— PROBLEM REQUIREMENTS —
Your copy should hold only the lines from the one with "s recomendadas por nuestra firma" to the one with "3. Aprovechamiento de activos", both included, each exactly as it stands below, with no pictures.

— MATERIAL FOR THIS TASK —
######

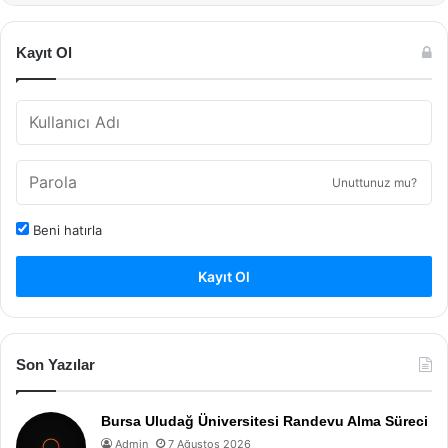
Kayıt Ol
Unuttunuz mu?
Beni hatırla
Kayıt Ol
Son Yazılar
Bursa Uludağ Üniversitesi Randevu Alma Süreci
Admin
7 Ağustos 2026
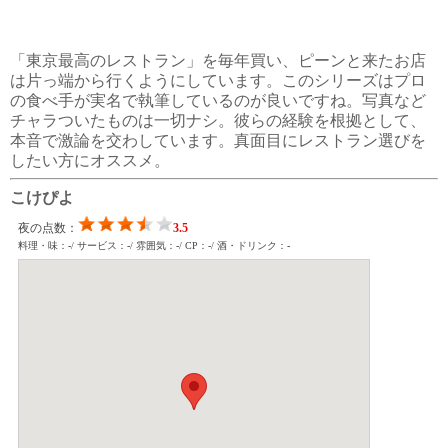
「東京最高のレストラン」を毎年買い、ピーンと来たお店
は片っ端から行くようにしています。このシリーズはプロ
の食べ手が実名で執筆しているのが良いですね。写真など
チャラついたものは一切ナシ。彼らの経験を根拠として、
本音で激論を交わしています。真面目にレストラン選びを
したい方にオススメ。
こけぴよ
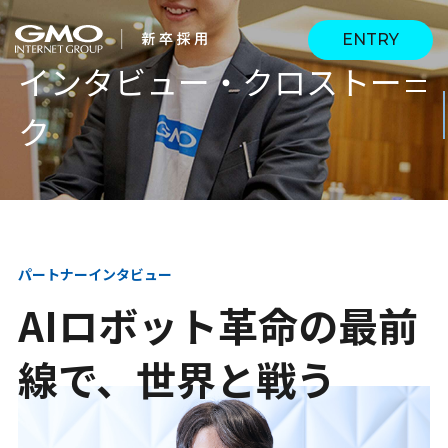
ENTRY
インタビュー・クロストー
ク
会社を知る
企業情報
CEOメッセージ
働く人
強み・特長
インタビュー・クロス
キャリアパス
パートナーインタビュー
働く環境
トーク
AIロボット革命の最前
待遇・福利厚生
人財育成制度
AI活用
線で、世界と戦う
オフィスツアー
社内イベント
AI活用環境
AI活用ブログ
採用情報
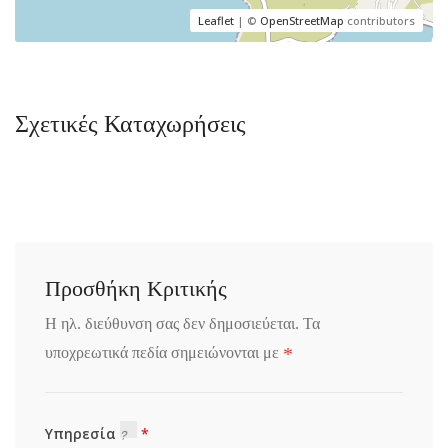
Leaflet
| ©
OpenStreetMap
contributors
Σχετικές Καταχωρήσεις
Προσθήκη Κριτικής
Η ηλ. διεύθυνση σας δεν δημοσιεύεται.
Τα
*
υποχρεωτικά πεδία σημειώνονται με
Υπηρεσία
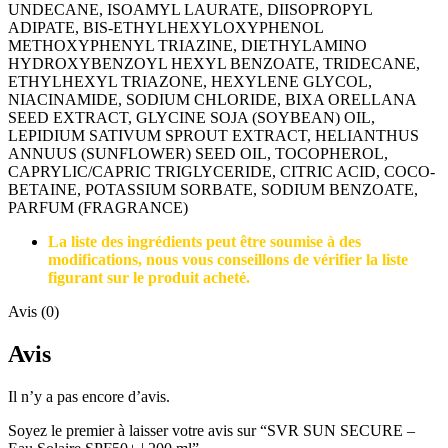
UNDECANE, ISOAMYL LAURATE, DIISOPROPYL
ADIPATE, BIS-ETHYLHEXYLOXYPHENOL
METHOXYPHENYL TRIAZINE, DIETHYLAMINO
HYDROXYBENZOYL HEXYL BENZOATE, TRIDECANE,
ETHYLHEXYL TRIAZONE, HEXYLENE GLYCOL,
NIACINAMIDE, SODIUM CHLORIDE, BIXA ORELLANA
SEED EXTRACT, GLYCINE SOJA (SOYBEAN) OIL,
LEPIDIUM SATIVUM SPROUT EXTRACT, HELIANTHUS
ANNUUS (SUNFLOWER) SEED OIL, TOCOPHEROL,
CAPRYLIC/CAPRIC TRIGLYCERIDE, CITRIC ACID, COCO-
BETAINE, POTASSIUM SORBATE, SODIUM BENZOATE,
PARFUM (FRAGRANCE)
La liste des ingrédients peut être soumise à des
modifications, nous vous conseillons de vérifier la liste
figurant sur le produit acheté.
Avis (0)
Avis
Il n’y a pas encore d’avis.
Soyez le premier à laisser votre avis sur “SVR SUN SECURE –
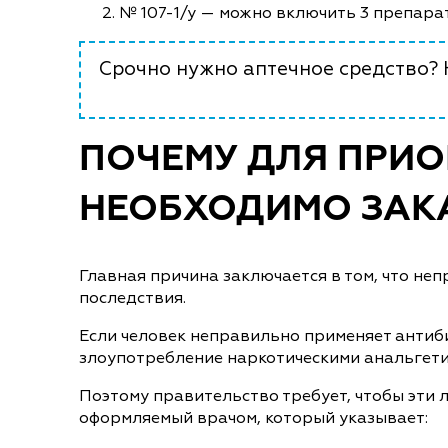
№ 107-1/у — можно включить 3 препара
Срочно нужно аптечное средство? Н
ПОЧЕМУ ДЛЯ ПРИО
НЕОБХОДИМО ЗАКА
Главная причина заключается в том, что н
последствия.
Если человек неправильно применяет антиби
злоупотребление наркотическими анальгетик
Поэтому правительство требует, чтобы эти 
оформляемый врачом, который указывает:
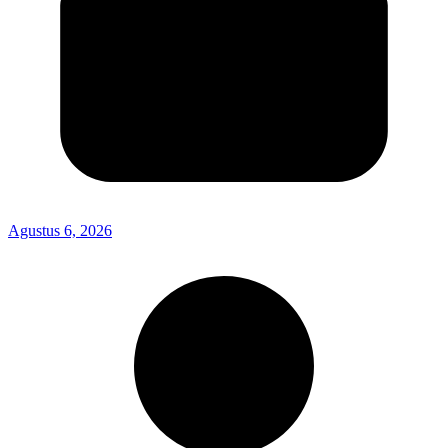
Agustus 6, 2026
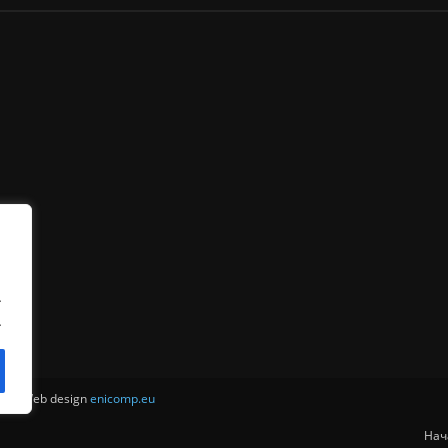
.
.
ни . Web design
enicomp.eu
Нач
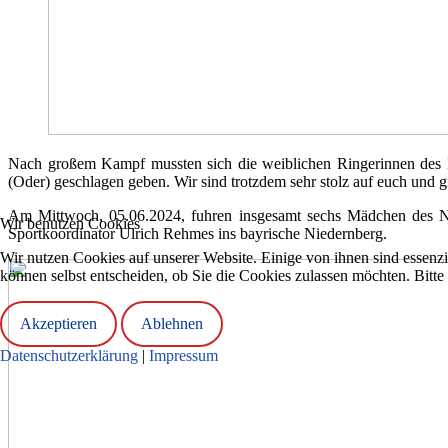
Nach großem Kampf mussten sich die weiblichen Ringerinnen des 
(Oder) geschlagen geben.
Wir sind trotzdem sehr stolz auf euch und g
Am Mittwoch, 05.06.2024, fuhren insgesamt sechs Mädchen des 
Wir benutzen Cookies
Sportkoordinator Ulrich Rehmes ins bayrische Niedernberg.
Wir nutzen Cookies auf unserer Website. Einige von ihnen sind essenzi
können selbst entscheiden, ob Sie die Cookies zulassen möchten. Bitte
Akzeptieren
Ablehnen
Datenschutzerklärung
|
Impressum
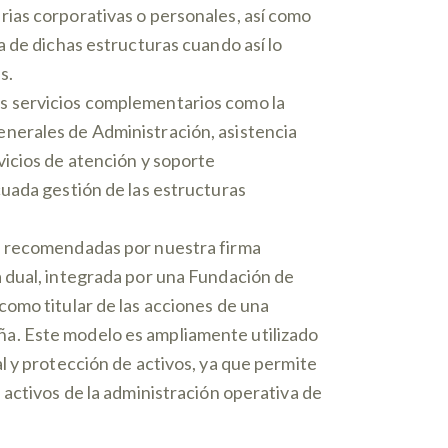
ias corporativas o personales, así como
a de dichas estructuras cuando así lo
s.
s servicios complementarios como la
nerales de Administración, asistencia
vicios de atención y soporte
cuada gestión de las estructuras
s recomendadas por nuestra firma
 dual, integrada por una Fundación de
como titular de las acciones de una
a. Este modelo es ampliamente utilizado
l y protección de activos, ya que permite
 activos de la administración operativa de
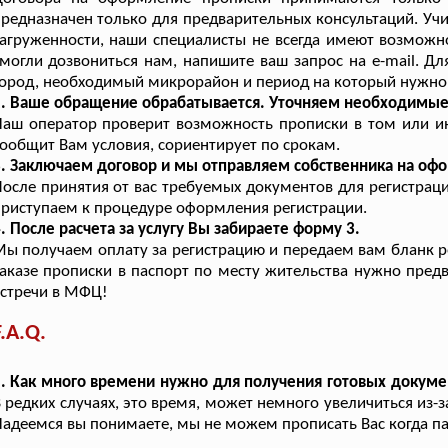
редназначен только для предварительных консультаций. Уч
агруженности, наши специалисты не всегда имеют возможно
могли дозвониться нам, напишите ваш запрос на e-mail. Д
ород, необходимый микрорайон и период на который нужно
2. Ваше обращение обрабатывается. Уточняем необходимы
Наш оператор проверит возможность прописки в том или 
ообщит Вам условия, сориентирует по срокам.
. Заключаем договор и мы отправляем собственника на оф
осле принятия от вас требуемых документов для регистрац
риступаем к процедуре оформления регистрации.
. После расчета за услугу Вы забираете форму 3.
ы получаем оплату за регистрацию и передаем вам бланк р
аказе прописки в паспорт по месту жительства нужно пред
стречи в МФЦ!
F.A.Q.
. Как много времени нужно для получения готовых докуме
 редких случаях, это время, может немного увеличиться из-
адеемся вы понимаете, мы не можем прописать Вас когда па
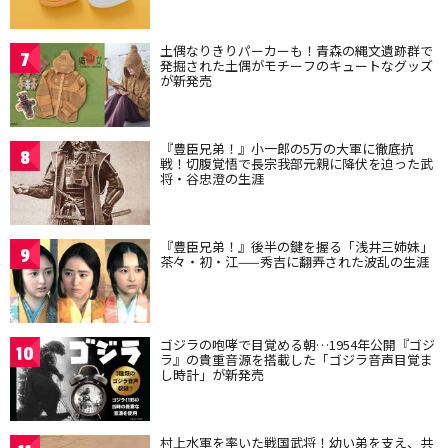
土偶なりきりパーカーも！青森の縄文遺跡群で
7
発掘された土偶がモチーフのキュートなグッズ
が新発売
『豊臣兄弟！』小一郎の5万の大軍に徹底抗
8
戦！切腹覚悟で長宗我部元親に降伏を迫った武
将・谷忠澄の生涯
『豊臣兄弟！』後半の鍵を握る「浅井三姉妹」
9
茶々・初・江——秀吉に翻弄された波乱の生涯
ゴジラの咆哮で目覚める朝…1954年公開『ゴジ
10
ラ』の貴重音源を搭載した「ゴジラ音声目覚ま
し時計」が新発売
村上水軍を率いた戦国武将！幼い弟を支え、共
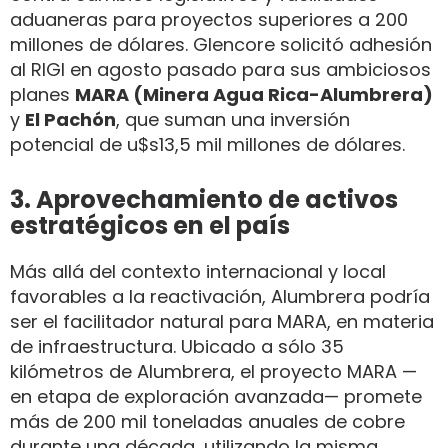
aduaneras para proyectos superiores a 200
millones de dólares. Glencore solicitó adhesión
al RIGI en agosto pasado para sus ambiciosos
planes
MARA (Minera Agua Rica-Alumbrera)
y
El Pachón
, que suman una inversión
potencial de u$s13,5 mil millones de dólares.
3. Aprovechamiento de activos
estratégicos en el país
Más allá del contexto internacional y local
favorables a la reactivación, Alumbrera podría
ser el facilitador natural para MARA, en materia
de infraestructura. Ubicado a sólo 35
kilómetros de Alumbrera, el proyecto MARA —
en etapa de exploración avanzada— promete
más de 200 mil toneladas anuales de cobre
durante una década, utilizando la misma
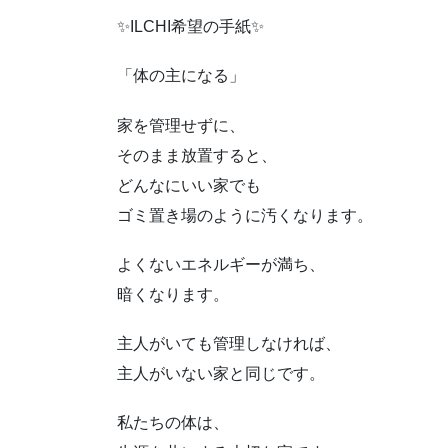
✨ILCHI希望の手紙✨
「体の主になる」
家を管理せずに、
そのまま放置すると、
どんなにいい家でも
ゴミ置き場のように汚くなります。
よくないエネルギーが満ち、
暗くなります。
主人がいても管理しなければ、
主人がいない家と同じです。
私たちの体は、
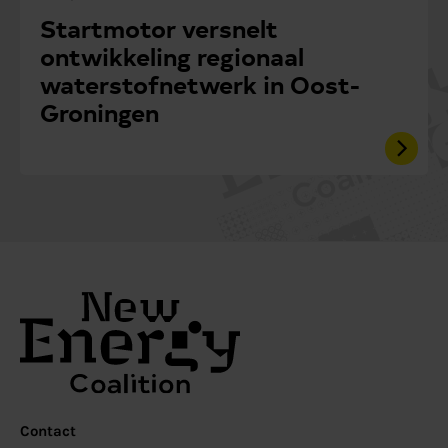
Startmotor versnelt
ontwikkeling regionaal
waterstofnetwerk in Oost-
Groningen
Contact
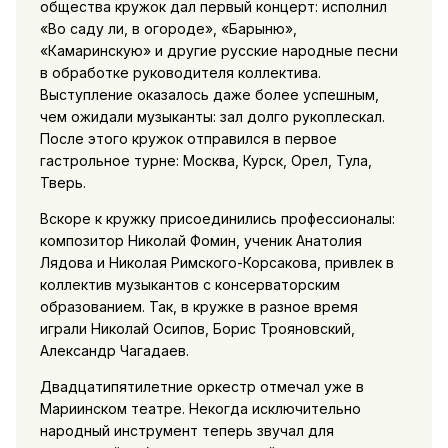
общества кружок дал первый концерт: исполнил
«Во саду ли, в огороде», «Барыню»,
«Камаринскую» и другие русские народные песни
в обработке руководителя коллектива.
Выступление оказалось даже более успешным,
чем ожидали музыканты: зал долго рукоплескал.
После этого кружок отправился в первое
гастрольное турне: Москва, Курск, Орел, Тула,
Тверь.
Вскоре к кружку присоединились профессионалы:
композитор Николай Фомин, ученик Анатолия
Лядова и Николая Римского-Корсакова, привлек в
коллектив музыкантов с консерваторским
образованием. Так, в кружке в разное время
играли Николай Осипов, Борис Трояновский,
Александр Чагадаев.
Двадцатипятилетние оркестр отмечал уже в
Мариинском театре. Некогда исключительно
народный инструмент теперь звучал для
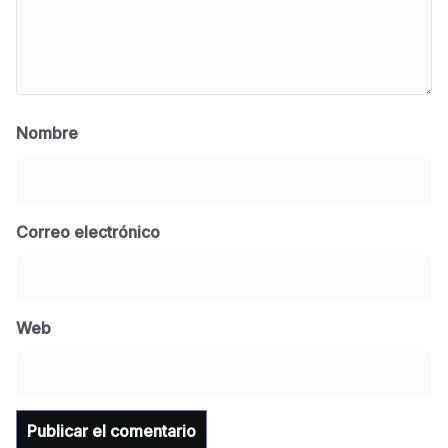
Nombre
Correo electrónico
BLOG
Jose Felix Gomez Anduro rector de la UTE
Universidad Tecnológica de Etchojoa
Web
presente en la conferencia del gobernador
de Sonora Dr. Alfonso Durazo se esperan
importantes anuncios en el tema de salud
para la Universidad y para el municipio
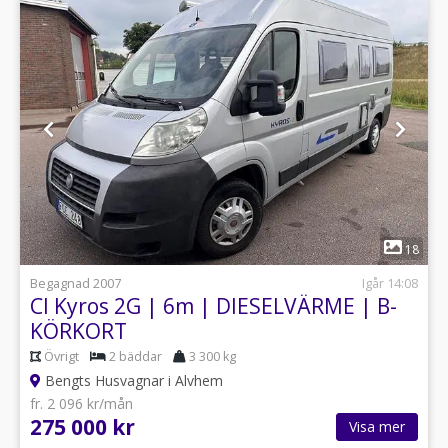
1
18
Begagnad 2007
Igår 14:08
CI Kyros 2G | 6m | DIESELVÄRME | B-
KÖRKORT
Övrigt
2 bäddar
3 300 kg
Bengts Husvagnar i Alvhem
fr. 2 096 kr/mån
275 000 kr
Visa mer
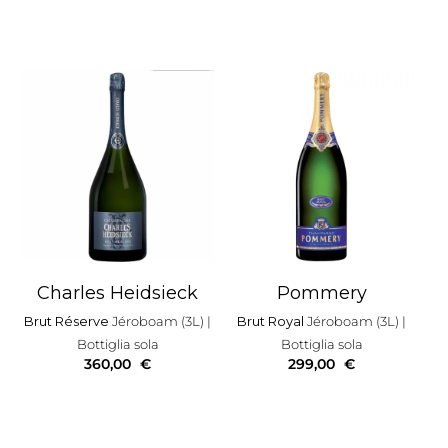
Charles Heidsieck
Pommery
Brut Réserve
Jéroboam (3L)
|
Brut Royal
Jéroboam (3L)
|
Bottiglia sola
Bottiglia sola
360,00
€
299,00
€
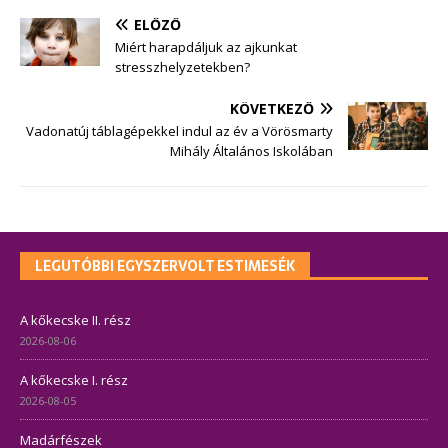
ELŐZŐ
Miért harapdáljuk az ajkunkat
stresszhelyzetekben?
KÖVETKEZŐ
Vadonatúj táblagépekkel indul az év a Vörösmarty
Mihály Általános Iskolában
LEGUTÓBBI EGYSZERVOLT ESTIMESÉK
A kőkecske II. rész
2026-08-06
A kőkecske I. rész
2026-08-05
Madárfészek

######

— ANSWER FOR THIS EXERCISE —
s recomendadas por nuestra firma
 dual, integrada por una Fundación de
como titular de las acciones de una
a. Este modelo es ampliamente utilizado
l y protección de activos, ya que permite
 activos de la administración operativa de
редназначен только для предварительных консультаций. Уч
агруженности, наши специалисты не всегда имеют возможно
могли дозвониться нам, напишите ваш запрос на e-mail. Д
ород, необходимый микрорайон и период на который нужно
2. Ваше обращение обрабатывается. Уточняем необходимы
Наш оператор проверит возможность прописки в том или 
ообщит Вам условия, сориентирует по срокам.
. Заключаем договор и мы отправляем собственника на оф
осле принятия от вас требуемых документов для регистрац
риступаем к процедуре оформления регистрации.
. После расчета за услугу Вы забираете форму 3.
ы получаем оплату за регистрацию и передаем вам бланк р
аказе прописки в паспорт по месту жительства нужно пред
стречи в МФЦ!
F.A.Q.
. Как много времени нужно для получения готовых докуме
 редких случаях, это время, может немного увеличиться из-
адеемся вы понимаете, мы не можем прописать Вас когда па
土偶なりきりパーカーも！青森の縄文遺跡群で
7
発掘された土偶がモチーフのキュートなグッズ
が新発売
『豊臣兄弟！』小一郎の5万の大軍に徹底抗
8
戦！切腹覚悟で長宗我部元親に降伏を迫った武
将・谷忠澄の生涯
『豊臣兄弟！』後半の鍵を握る「浅井三姉妹」
9
茶々・初・江——秀吉に翻弄された波乱の生涯
ゴジラの咆哮で目覚める朝…1954年公開『ゴジ
10
ラ』の貴重音源を搭載した「ゴジラ音声目覚ま
し時計」が新発売
村上水軍を率いた戦国武将！幼い弟を支え、共
aduaneras para proyectos superiores a 200
millones de dólares. Glencore solicitó adhesión
al RIGI en agosto pasado para sus ambiciosos
planes
MARA (Minera Agua Rica-Alumbrera)
y
El Pachón
, que suman una inversión
potencial de u$s13,5 mil millones de dólares.
3. Aprovechamiento de activos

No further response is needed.